ADLİYE ÖNÜNDE BEKLEDİLER
Dava nedeniyle bir grup da Ankara Adalet Sarayının C Kapısı önünde bekledi.. Grupta HÜDA-PAR Genel Başkanı Zekeriya Yapıcıoğlu'nun da arasında bulunduğu bazı parti yöneticileri, maktul ve yaralı yakınları ile Milli Türk Talebe Birliği üyeleri yer aldı. Üzerinde "Katiller yargılanıyor ya azmettiriciler" yazılı pankart açan gruptakiler, "Cici çocuk, medya yıldızı, bırak elinden o sazı" ve "Yasin Börü için adalet" yazılı dövizler taşıdı. Grup ayrıca, "Yasin'e uzanan eller kırılsın", "Yasinlerin yolunu sürdüreceğiz", "Yasin'in katili Selahattin Demirtaş", "Hepimiz Yasiniz, hepimiz Müslümanız" sloganları attı.
DAVAYA BAŞLANDI
Ankara 10. ve Ankara 11. Ağır Ceza Mahkemelerinin birleştirilen solonunda görülen duruşmaya tutuklu sanıklar Mecnun Akkoyun, Sedat Çoban, Ali Güler, Hasan Uyanık, Mahsun Kurt, Ahmet Tura, Uğur ve Ümit Doğanay, Abdurrahman Turan, Abdurrahim Pamuk, Abdurrahman ve Abdulvahap Turan, Hasan Aldemir, Cihan Yıldız, Burhan Dicle, Remzi Özşan, Mehmet Şah Yüce, Ali Karakurt, Rıdvan Baş, Mehmet Çağlar, Resul Savur, Erkan Balaban ve tutuksuz sanık Ahmet Biçici ile Yasin Börü, Ahmet Dakak, Riyat Güneş ve Hasan Gökguz'un yakınları ve taraf avukatları katıldı.
KİMLİK TESPİTLERİ
Tutuklu sanıklar Hasan Okçu ile Ahmet Tanrıverdi de duruşmayı bulundukları cezaevinden Ses ve Görüntü Bilişim Sistemi (SEGBİS) aracılığıyla izledi.
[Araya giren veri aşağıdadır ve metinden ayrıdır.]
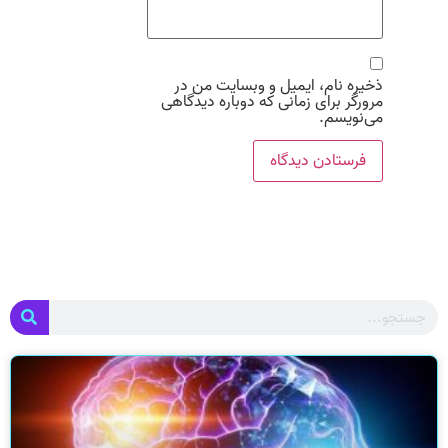
ذخیره نام، ایمیل و وبسایت من در
مرورگر برای زمانی که دوباره دیدگاهی
می‌نویسم.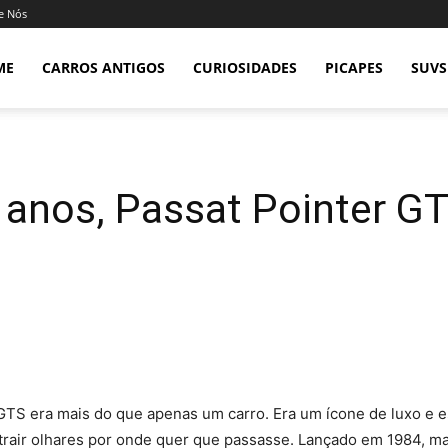
e Nós
ME
CARROS ANTIGOS
CURIOSIDADES
PICAPES
SUVS
 anos, Passat Pointer 
GTS era mais do que apenas um carro. Era um ícone de luxo e 
trair olhares por onde quer que passasse. Lançado em 1984, ma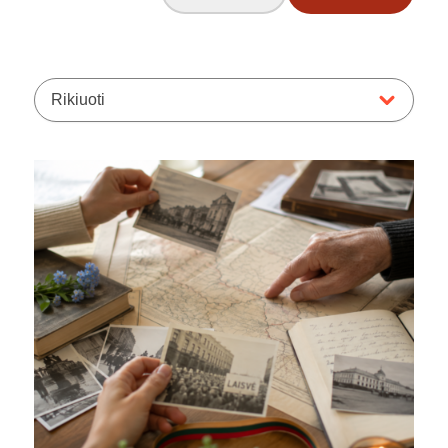
Rikiuoti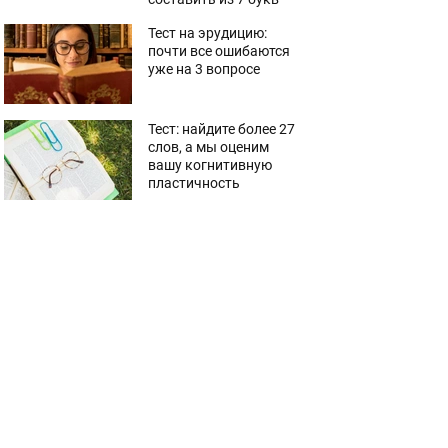
Тест на эрудицию:
почти все ошибаются
уже на 3 вопросе
Тест: найдите более 27
слов, а мы оценим
вашу когнитивную
пластичность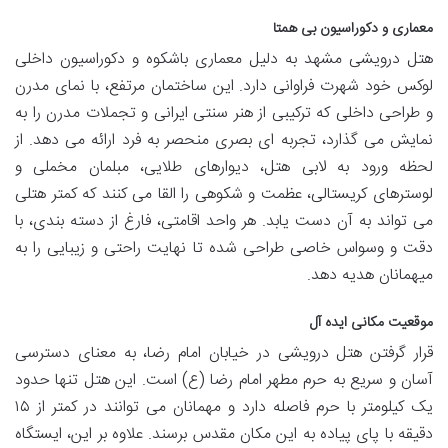
معماری و دکوراسیون بی همتا
هتل درویشی مشهد به دلیل معماری باشکوه و دکوراسیون داخلی
لوکس خود شهرت فراوانی دارد. این ساختمان مرتفع، با نمای مدرن
و طراحی داخلی که ترکیبی از هنر سنتی ایرانی و تجملات مدرن را به
نمایش می گذارد، تجربه ای بصری منحصر به فرد ارائه می دهد. از
لحظه ورود به لابی هتل، دیوارهای طلایی، مبلمان مخملی و
لوسترهای کریستالی، عظمت و شکوهی را القا می کنند که کمتر هتلی
می تواند به آن دست یابد. هر واحد اقامتی، فارغ از دسته بندی، با
دقت و وسواس خاصی طراحی شده تا نهایت راحتی و زیبایی را به
میهمانان هدیه دهد.
موقعیت مکانی ایده آل
قرار گرفتن هتل درویشی در خیابان امام رضا، به معنای دسترسی
آسان و سریع به حرم مطهر امام رضا (ع) است. این هتل تنها حدود
یک کیلومتر با حرم فاصله دارد و مهمانان می توانند در کمتر از ۱۵
دقیقه با پای پیاده به این مکان مقدس برسند. علاوه بر این، ایستگاه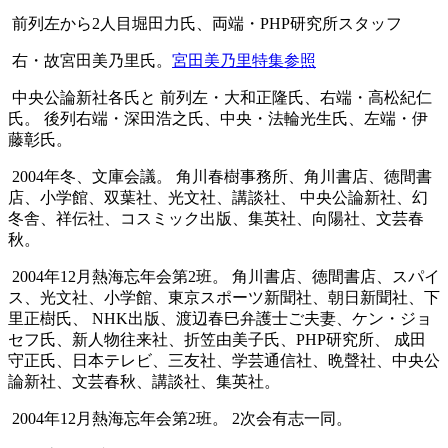
前列左から2人目堀田力氏、両端・PHP研究所スタッフ
右・故宮田美乃里氏。
宮田美乃里特集参照
中央公論新社各氏と 前列左・大和正隆氏、右端・高松紀仁
氏。 後列右端・深田浩之氏、中央・法輪光生氏、左端・伊
藤彰氏。
2004年冬、文庫会議。 角川春樹事務所、角川書店、徳間書
店、小学館、双葉社、光文社、講談社、 中央公論新社、幻
冬舎、祥伝社、コスミック出版、集英社、向陽社、文芸春
秋。
2004年12月熱海忘年会第2班。 角川書店、徳間書店、スパイ
ス、光文社、小学館、東京スポーツ新聞社、朝日新聞社、下
里正樹氏、 NHK出版、渡辺春巳弁護士ご夫妻、ケン・ジョ
セフ氏、新人物往来社、折笠由美子氏、PHP研究所、 成田
守正氏、日本テレビ、三友社、学芸通信社、晩聲社、中央公
論新社、文芸春秋、講談社、集英社。
2004年12月熱海忘年会第2班。 2次会有志一同。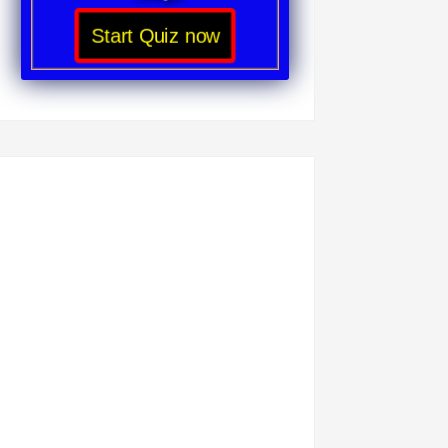
Start Quiz now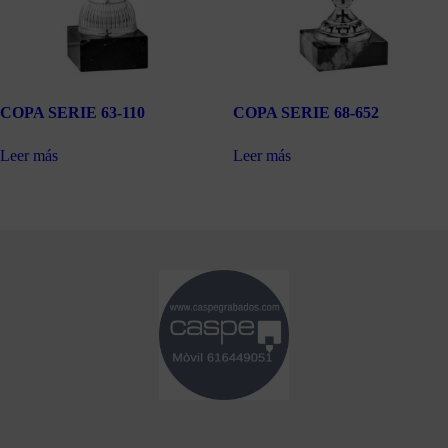
COPA SERIE 63-110
COPA SERIE 68-652
Leer más
Leer más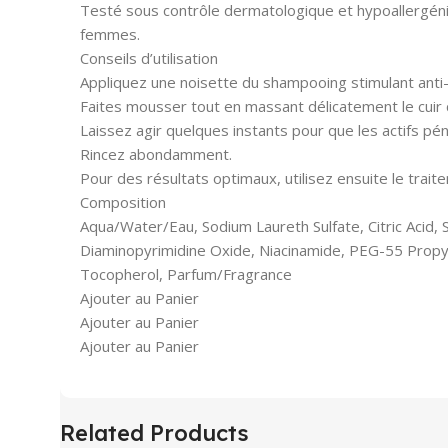
Testé sous contrôle dermatologique et hypoallergéniq
femmes.
Conseils d’utilisation
Appliquez une noisette du shampooing stimulant anti-
Faites mousser tout en massant délicatement le cuir 
Laissez agir quelques instants pour que les actifs pé
Rincez abondamment.
Pour des résultats optimaux, utilisez ensuite le trait
Composition
Aqua/Water/Eau, Sodium Laureth Sulfate, Citric Aci
Diaminopyrimidine Oxide, Niacinamide, PEG-55 Propyl
Tocopherol, Parfum/Fragrance
Ajouter au Panier
Ajouter au Panier
Ajouter au Panier
Related Products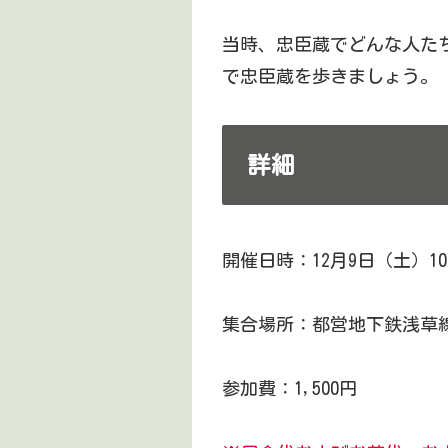
当時、忠臣蔵でどんな人た
で忠臣蔵を歩きましょう。
詳細
開催日時：12月9日（土）10
集合場所：都営地下鉄浅草線
参加費：1,500円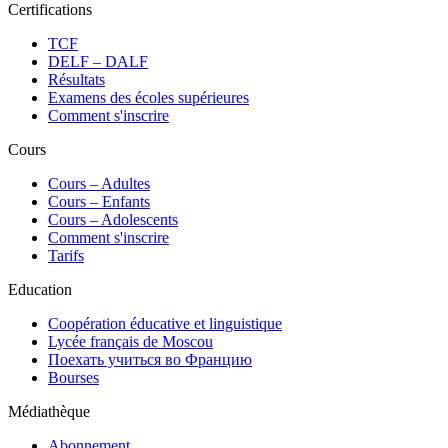
Certifications
TCF
DELF – DALF
Résultats
Examens des écoles supérieures
Comment s'inscrire
Cours
Сours – Adultes
Cours – Enfants
Cours – Adolescents
Comment s'inscrire
Tarifs
Education
Coopération éducative et linguistique
Lycée français de Moscou
Поехать учиться во Францию
Bourses
Médiathèque
Abonnement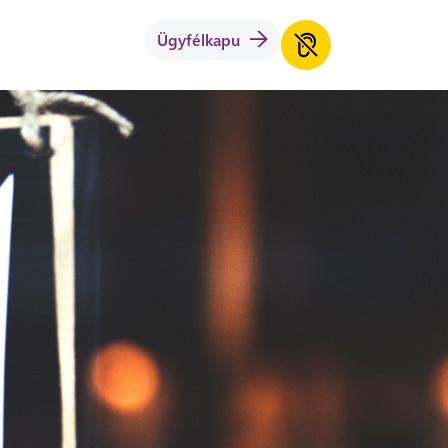
Ügyfélkapu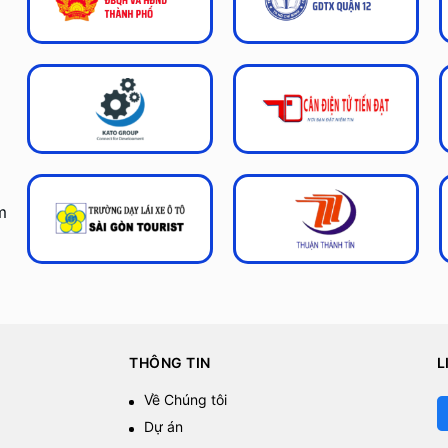
m
THÔNG TIN
L
Về Chúng tôi
Dự án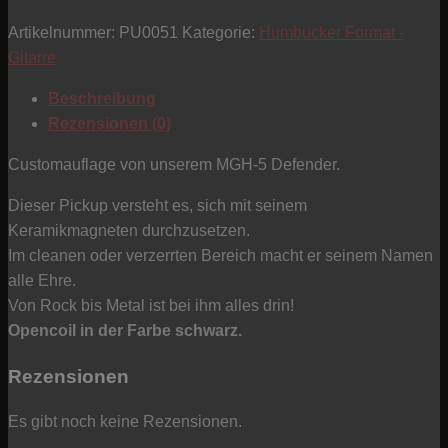
-
Artikelnummer:
PU0051
Kategorie:
Humbucker Format -
Custom
Gitarre
Pickup
-
Beschreibung
Opencoil
Rezensionen (0)
-
schwarz
Customauflage von unserem MGH-5 Defender.
Menge
Dieser Pickup versteht es, sich mit seinem
Keramikmagneten durchzusetzen.
Im cleanen oder verzerrten Bereich macht er seinem Namen
alle Ehre.
Von Rock bis Metal ist bei ihm alles drin!
Opencoil in der Farbe schwarz.
Rezensionen
Es gibt noch keine Rezensionen.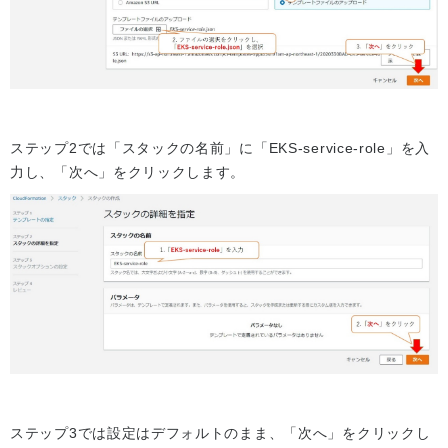
ステップ2では「スタックの名前」に「EKS-service-role」を入
力し、「次へ」をクリックします。
ステップ3では設定はデフォルトのまま、「次へ」をクリックし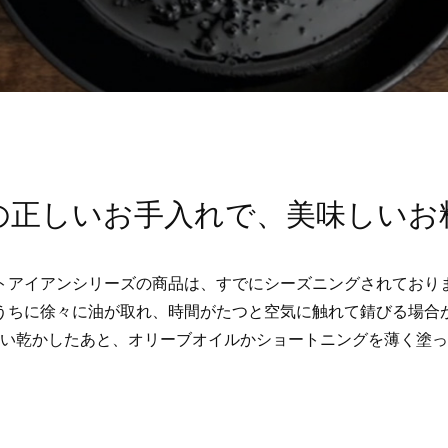
の正しいお手入れで、美味しいお
トアイアンシリーズの商品は、すでにシーズニングされており
うちに徐々に油が取れ、時間がたつと空気に触れて錆びる場合
い乾かしたあと、オリーブオイルかショートニングを薄く塗っ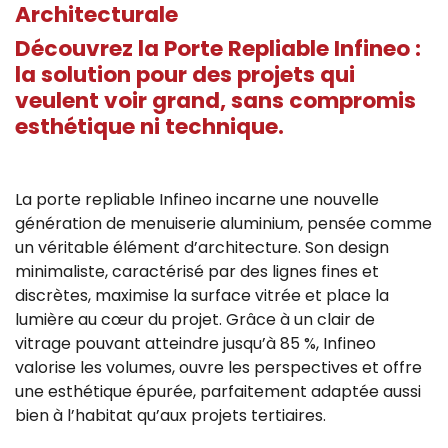
Architecturale
Découvrez la Porte Repliable Infineo :
la solution pour des projets qui
veulent voir grand, sans compromis
esthétique ni technique.
La porte repliable Infineo incarne une nouvelle
génération de menuiserie aluminium, pensée comme
un véritable élément d’architecture. Son design
minimaliste, caractérisé par des lignes fines et
discrètes, maximise la surface vitrée et place la
lumière au cœur du projet. Grâce à un clair de
vitrage pouvant atteindre jusqu’à 85 %, Infineo
valorise les volumes, ouvre les perspectives et offre
une esthétique épurée, parfaitement adaptée aussi
bien à l’habitat qu’aux projets tertiaires.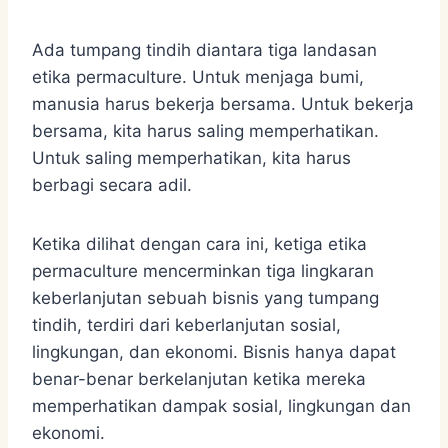
Ada tumpang tindih diantara tiga landasan
etika permaculture. Untuk menjaga bumi,
manusia harus bekerja bersama. Untuk bekerja
bersama, kita harus saling memperhatikan.
Untuk saling memperhatikan, kita harus
berbagi secara adil.
Ketika dilihat dengan cara ini, ketiga etika
permaculture mencerminkan tiga lingkaran
keberlanjutan sebuah bisnis yang tumpang
tindih, terdiri dari keberlanjutan sosial,
lingkungan, dan ekonomi. Bisnis hanya dapat
benar-benar berkelanjutan ketika mereka
memperhatikan dampak sosial, lingkungan dan
ekonomi.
Mahkeme Başkanı Musa Yeşil, "Dava kamu güvenliği gerekçesiyle geldi. En ufak mahkemenin huzurunu bozacak davranış olduğunda kapalılık kararı veririm" uyarısında bulundu. İzleyiciler, duruşma salonuna üzerileri arandıktan sonra alındı, salonda güvenliği jandarma sağladı. Kimlik tespiti sırasında bazı sanıkların Kürtçe cevap vermesi üzerine Mahkeme Başkanı, gelecek duruşmalarda Kürtçe tercüman bulundurulacağını söyledi. Duruşmayı, HÜDA-PAR ile Uluslararası Af Örgütü temsilcilerinin aralarında bulunduğu çok sayıdaki sivil toplum kuruluşu temsilcisi ve avukat takip etti.
SANIKLARIN İFADESİ
Güvenlik gerekçesiyle Ankara 2. Ağır Ceza Mahkemesinde görülen duruşmada, kimlik tespiti ve iddianamenin özetlenmesinin ardından sanıkların savunmalarına geçildi.
Mahkeme Başkanı Musa Yeşil, sanıklar Mecnun Akkoyun ile Sedat Çoban'ın baskı altında kalıp, gerçekleri söylemekten kaçınabilecekleri gerekçesiyle diğer sanıkların salondan çıkarılmasına karar verdi.
Bu duruma bazı sanık avukatları itirazda bulundu ancak reddedildi.
Sanık Mecnun Akkoyun, 23 Aralık 2014'te polis memurlarının evine gelip kendisini karakola götürdüğünü belirterek, "Polisler bir dosya verdi. Bunu imzalamamı söylediler. İmzalamazsam ailemin öldürüleceğini söylediler. Bayıldım, ayıldıktan sona bu kağıdı imzaladım" ifadesini kullandı.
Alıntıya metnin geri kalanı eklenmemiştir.